● **Requirement**
The answer must consist of every line in the data that contains "zijn".
*** Block opens ***
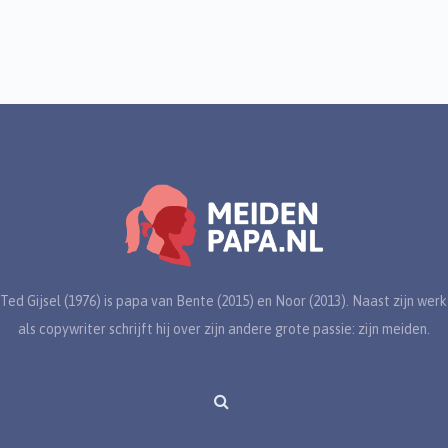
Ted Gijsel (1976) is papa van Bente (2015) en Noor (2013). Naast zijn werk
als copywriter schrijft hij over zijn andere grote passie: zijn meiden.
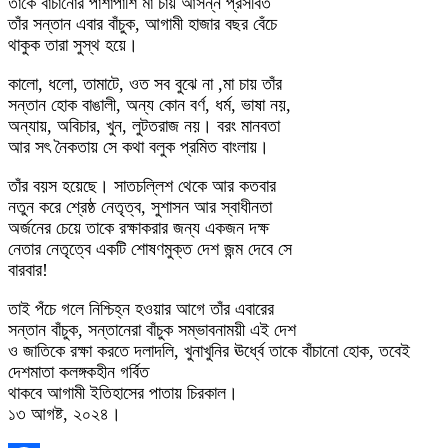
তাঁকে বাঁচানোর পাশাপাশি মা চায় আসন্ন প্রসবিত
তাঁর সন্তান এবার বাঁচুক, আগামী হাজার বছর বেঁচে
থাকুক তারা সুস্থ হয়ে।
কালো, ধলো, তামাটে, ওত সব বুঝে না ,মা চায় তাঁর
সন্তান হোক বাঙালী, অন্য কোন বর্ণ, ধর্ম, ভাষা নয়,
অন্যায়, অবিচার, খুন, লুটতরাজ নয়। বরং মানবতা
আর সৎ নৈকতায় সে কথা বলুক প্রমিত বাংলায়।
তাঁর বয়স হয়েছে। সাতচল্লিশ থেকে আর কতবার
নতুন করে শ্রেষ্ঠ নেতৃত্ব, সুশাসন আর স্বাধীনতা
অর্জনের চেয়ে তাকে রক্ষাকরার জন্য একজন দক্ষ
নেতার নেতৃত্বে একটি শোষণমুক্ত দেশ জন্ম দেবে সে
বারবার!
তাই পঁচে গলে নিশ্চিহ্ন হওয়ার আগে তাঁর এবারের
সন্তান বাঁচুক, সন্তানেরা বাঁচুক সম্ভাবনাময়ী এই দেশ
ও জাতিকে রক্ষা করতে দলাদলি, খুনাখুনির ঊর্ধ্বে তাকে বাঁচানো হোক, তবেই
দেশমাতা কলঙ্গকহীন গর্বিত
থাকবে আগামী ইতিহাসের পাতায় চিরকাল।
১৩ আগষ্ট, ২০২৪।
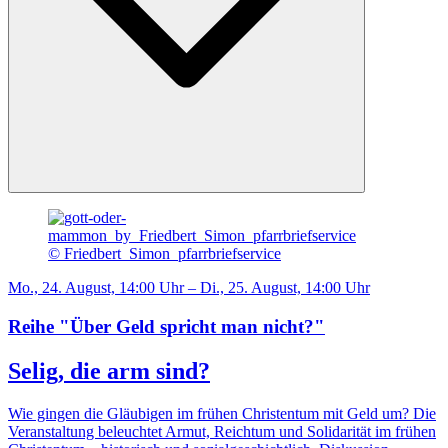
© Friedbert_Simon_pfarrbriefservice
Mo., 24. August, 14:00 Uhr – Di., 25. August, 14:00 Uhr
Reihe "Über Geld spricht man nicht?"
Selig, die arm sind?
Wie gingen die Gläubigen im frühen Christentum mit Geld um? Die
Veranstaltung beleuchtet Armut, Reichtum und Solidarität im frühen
*** Block closes ***
● **Task response**
Ted Gijsel (1976) is papa van Bente (2015) en Noor (2013). Naast zijn werk
als copywriter schrijft hij over zijn andere grote passie: zijn meiden.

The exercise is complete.